Frames & Stories Writeup

By
Gincy Mol A G
Published on
20 Sep 2020
6 min read
DOMECTF2020

Story

Sam is a photographer and the police have found out that he is trying to convey some sensitive information through his portfolio website. Help them find out what it is.

Solution

https://photographic.domectf.in/ is a website and with so many images in it.

There is a puzzle file which will be in the path https://photographic.domectf.in/puzzle/puzzle.txt and the hint is given in the robots.txt.

Puzzle.txt file contains:

        #!AES-CBC
        
        IV = ?
        KEY = boq33vPAIYbtj
        PLAINTEXT = ?
        CIPHER = c5........................f7160864f9bab6e3547d76d429712085ece154
        
        Flag : domectf{key + iv}

   

Since it is aes-cbc encryption and plaintext is missing in the file.

Zsteg tool gives the result for the image - 9.webp :

frames-and-stories1

It implies, the stego image is hiding the plaintext, the image is applied with LSB steganography and the plaintext is encrypted with morse code.

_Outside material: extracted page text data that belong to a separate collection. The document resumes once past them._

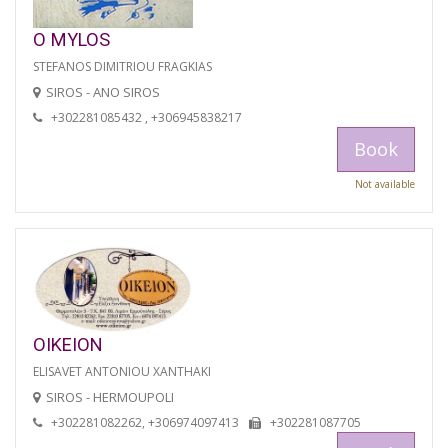
O MYLOS
STEFANOS DIMITRIOU FRAGKIAS
SIROS - ANO SIROS
+302281085432 , +306945838217
Book
Not available
OIKEION
ELISAVET ANTONIOU XANTHAKI
SIROS - HERMOUPOLI
+302281082262, +306974097413
+302281087705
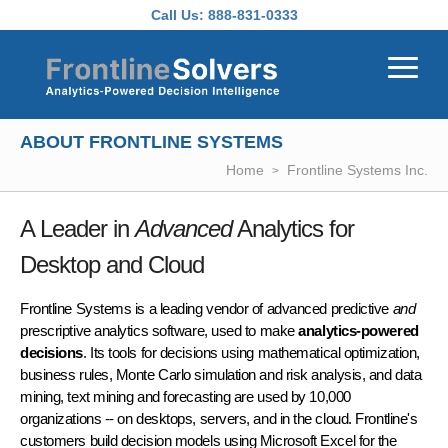
Skip to main content
Call Us:
888-831-0333
ABOUT FRONTLINE SYSTEMS
Home
Frontline Systems Inc.
A Leader in
Advanced
Analytics for
Desktop and Cloud
Frontline Systems is a leading vendor of advanced predictive
and
prescriptive analytics software, used to make
analytics-powered
decisions
. Its tools for decisions using mathematical optimization,
business rules, Monte Carlo simulation and risk analysis, and data
mining, text mining and forecasting are used by 10,000
organizations -- on desktops, servers, and in the cloud. Frontline's
customers build decision models using Microsoft Excel for the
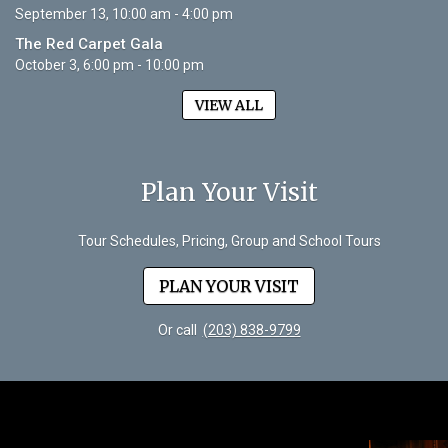
September 13, 10:00 am - 4:00 pm
The Red Carpet Gala
October 3, 6:00 pm - 10:00 pm
VIEW ALL
Plan Your Visit
Tour Schedules, Pricing, Group and School Tours
PLAN YOUR VISIT
Or call
(203) 838-9799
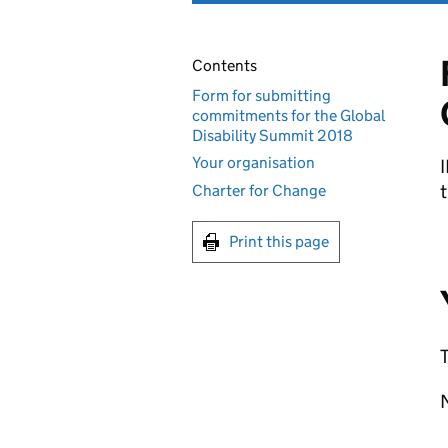
Contents
Form for submitting
commitments for the Global
Disability Summit 2018
Your organisation
t
Charter for Change
Print this page
T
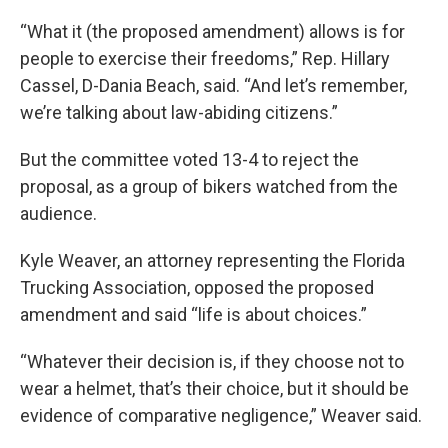
“What it (the proposed amendment) allows is for
people to exercise their freedoms,” Rep. Hillary
Cassel, D-Dania Beach, said. “And let’s remember,
we’re talking about law-abiding citizens.”
But the committee voted 13-4 to reject the
proposal, as a group of bikers watched from the
audience.
Kyle Weaver, an attorney representing the Florida
Trucking Association, opposed the proposed
amendment and said “life is about choices.”
“Whatever their decision is, if they choose not to
wear a helmet, that’s their choice, but it should be
evidence of comparative negligence,” Weaver said.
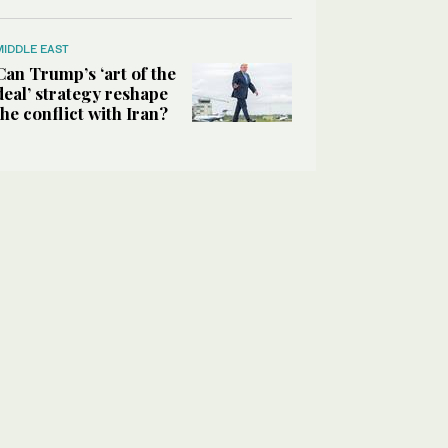
MIDDLE EAST
Can Trump’s ‘art of the
deal’ strategy reshape
the conflict with Iran?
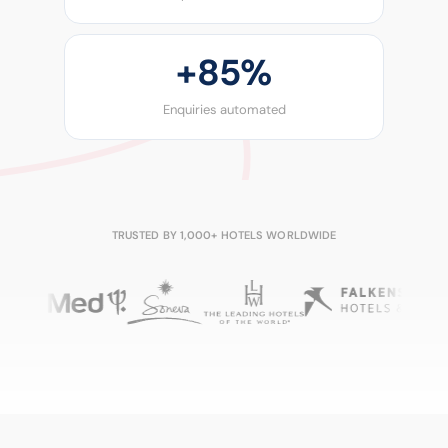
+
85%
Enquiries automated
TRUSTED BY 1,000+ HOTELS WORLDWIDE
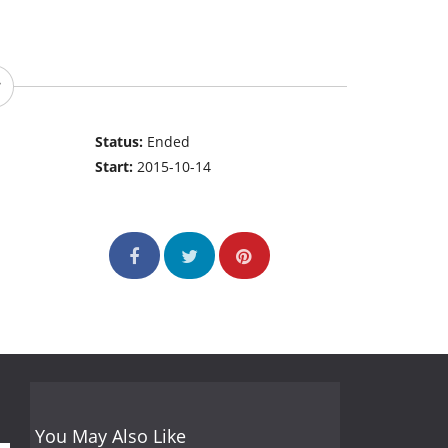
Status:
Ended
Start:
2015-10-14
You May Also Like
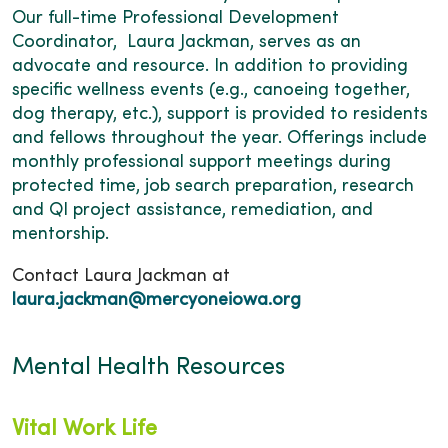
Our full-time Professional Development
Coordinator, Laura Jackman, serves as an
advocate and resource. In addition to providing
specific wellness events (e.g., canoeing together,
dog therapy, etc.), support is provided to residents
and fellows throughout the year. Offerings include
monthly professional support meetings during
protected time, job search preparation, research
and QI project assistance, remediation, and
mentorship.
Contact Laura Jackman at
laura.jackman@mercyoneiowa.org
Mental Health Resources
Vital Work Life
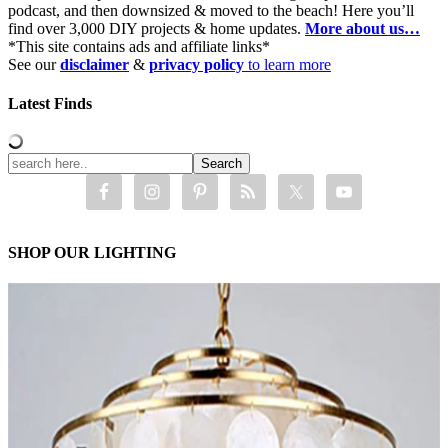
podcast, and then downsized & moved to the beach! Here you’ll
find over 3,000 DIY projects & home updates.
More about us…
*This site contains ads and affiliate links*
See our
disclaimer
&
privacy policy
to learn more
Latest Finds
SHOP OUR LIGHTING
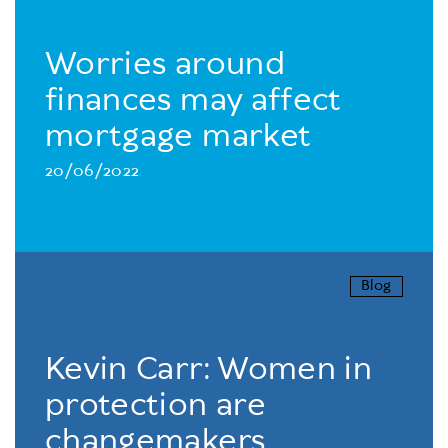
Worries around
finances may affect
mortgage market
20/06/2022
Blog
Kevin Carr: Women in
protection are
changemakers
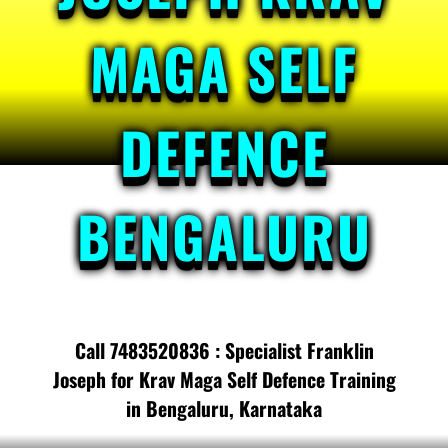
MAGA SELF
DEFENCE
BENGALURU
Call 7483520836 : Specialist Franklin
Joseph for Krav Maga Self Defence Training
in Bengaluru, Karnataka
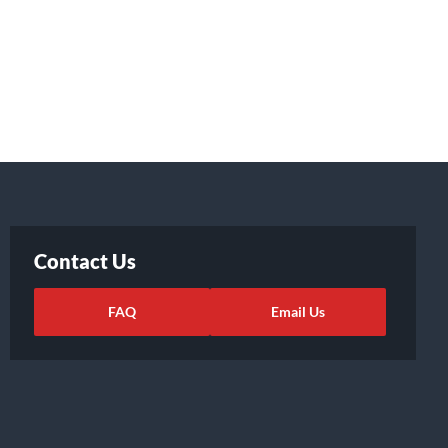
Contact Us
FAQ
Email Us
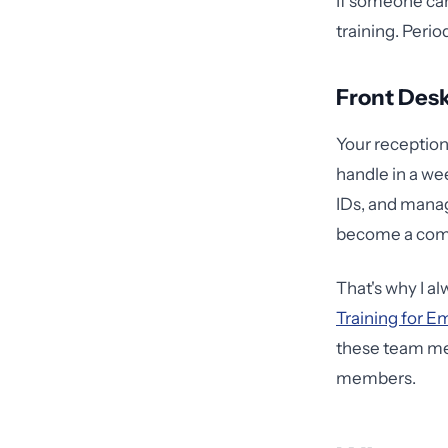
If someone can
training. Perio
Front Desk
Your receptio
handle in a we
IDs, and manag
become a comp
That's why I a
Training for E
these team mem
members.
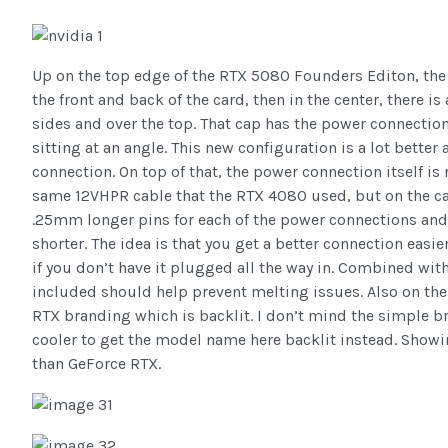
Up on the top edge of the RTX 5080 Founders Editon, the
the front and back of the card, then in the center, there i
sides and over the top. That cap has the power connectio
sitting at an angle. This new configuration is a lot better 
connection. On top of that, the power connection itself is
same 12VHPR cable that the RTX 4080 used, but on the ca
.25mm longer pins for each of the power connections and
shorter. The idea is that you get a better connection easie
if you don’t have it plugged all the way in. Combined wit
included should help prevent melting issues. Also on the
RTX branding which is backlit. I don’t mind the simple bra
cooler to get the model name here backlit instead. Showi
than GeForce RTX.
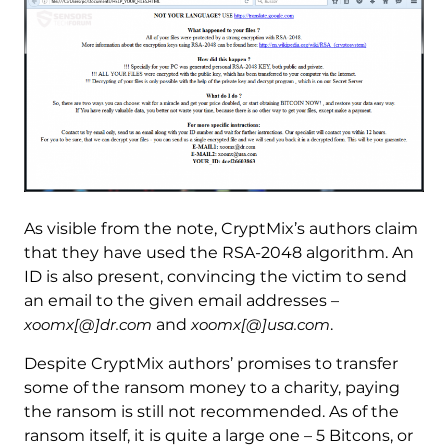
As visible from the note, CryptMix’s authors claim
that they have used the RSA-2048 algorithm. An
ID is also present, convincing the victim to send
an email to the given email addresses –
xoomx[@]dr.com
and
xoomx[@]usa.com
.
Despite CryptMix authors’ promises to transfer
some of the ransom money to a charity, paying
the ransom is still not recommended. As of the
ransom itself, it is quite a large one – 5 Bitcons, or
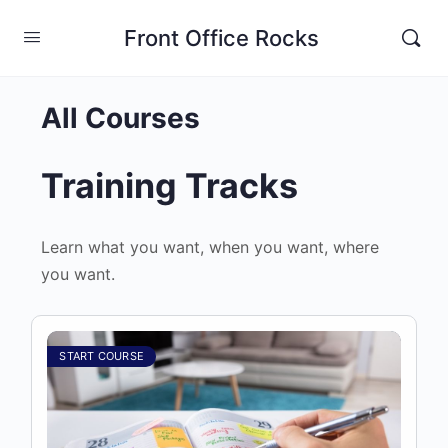
Front Office Rocks
All Courses
Training Tracks
Learn what you want, when you want, where
you want.
START COURSE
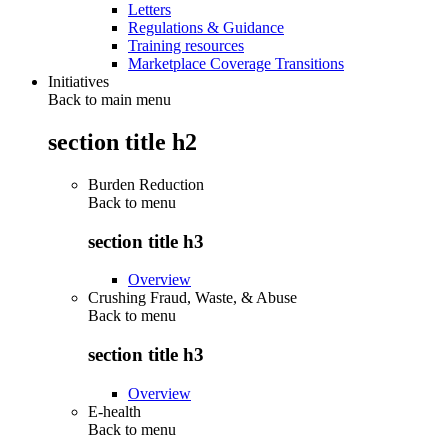
Letters
Regulations & Guidance
Training resources
Marketplace Coverage Transitions
Initiatives
Back to main menu
section title h2
Burden Reduction
Back to
menu
section title h3
Overview
Crushing Fraud, Waste, & Abuse
Back to
menu
section title h3
Overview
E-health
Back to
menu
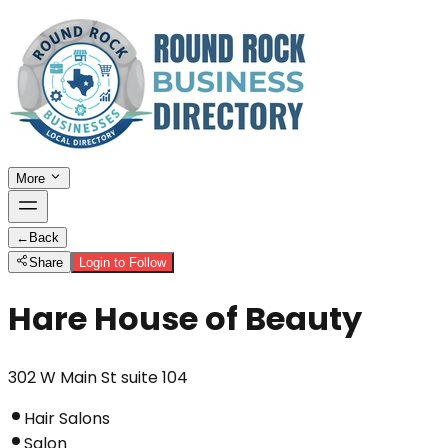
More
←
Back
Share
Login to Follow
Hare House of Beauty
302 W Main St suite 104
Hair Salons
Salon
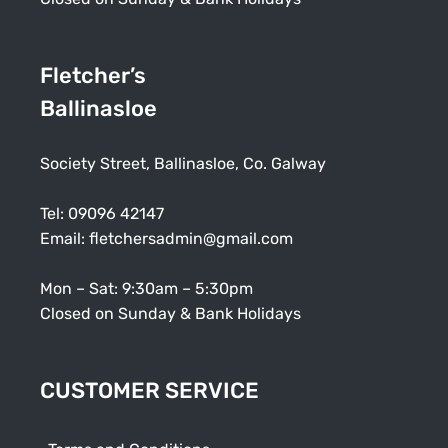
Fletcher’s
Ballinasloe
Society Street, Ballinasloe, Co. Galway
Tel:
09096 42147
Email:
fletchersadmin@gmail.com
Mon – Sat: 9:30am – 5:30pm
Closed on Sunday & Bank Holidays
CUSTOMER SERVICE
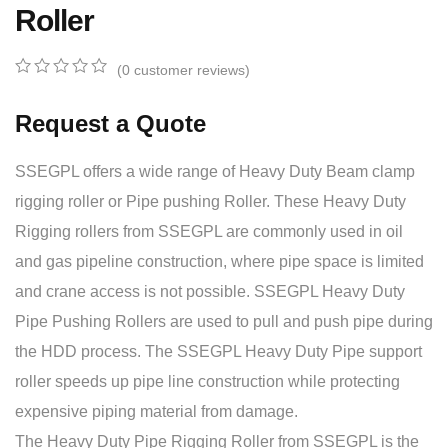
Roller
(
0
customer reviews)
0
5
0
out
Request a Quote
of
based
on
SSEGPL offers a wide range of Heavy Duty Beam clamp
customer
ratings
rigging roller or Pipe pushing Roller. These Heavy Duty
Rigging rollers from SSEGPL are commonly used in oil
and gas pipeline construction, where pipe space is limited
and crane access is not possible. SSEGPL Heavy Duty
Pipe Pushing Rollers are used to pull and push pipe during
the HDD process. The SSEGPL Heavy Duty Pipe support
roller speeds up pipe line construction while protecting
expensive piping material from damage.
The Heavy Duty Pipe Rigging Roller from SSEGPL is the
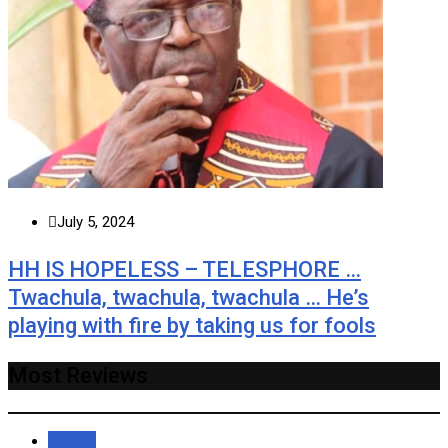
July 5, 2024
HH IS HOPELESS – TELESPHORE …
Twachula, twachula, twachula … He’s
playing with fire by taking us for fools
Most Reviews
Recent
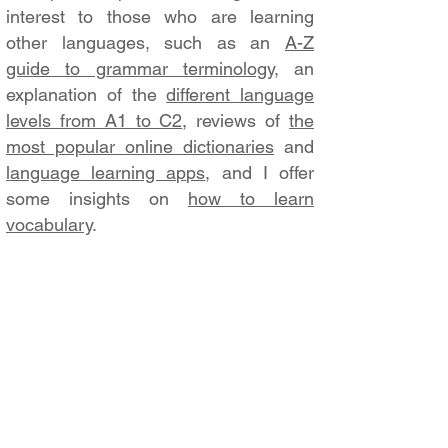
interest to those who are learning
other languages, such as an
A-Z
guide to grammar terminology
, an
explanation of the
different language
levels from A1 to C2
, reviews of
the
most popular online dictionaries
and
language learning apps
, and I offer
some insights on
how to learn
vocabulary
.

It can be decoded and will get the message

        PLAINTEXT IS HERE : DDDBEAAEACDCCDDCDDEABDDCBCCDEAAEDBBBCDEABBAACDCDEABCCCEADADADBCB
    

Since the plaintext is encrypted and the cipher only contains 5 alphabets A to E, it’s a polybius cipher. But when decrypting it it wont give the correct message. So reverse the cipher

        BCBDADADAECCCBAEDCDCAABBAEDCBBBDEAAEDCCBCDDBAEDDCDDCCDCAEAAEBDDD
    

and decrypt it. Decryption can be done using the code:

        from pycipher import PolybiusSquare
        poly = PolybiusSquare(key='abcdefghiklmnopqrstuvwxyz', size=5, chars=None)
        msg = poly.decipher(message)
    

The msg will be the Plaintext , “HIDDENMESSAGESGIVESMORETOSOLVEIT”.

The puzzle will be complete only if the key and iv are discovered. Cipher 2 and some parts of the cipher 1 and key with missing 3 bytes (since aes key is 16 bytes) are given. We need to find the complete key and then the iv.

CIPHER = c5……………………f7160864f9bab6e3547d76d429712085ece154

Cipher 1 (16 bytes)= c5000000000000000000000000f71608 (unknown parts padded by zeros)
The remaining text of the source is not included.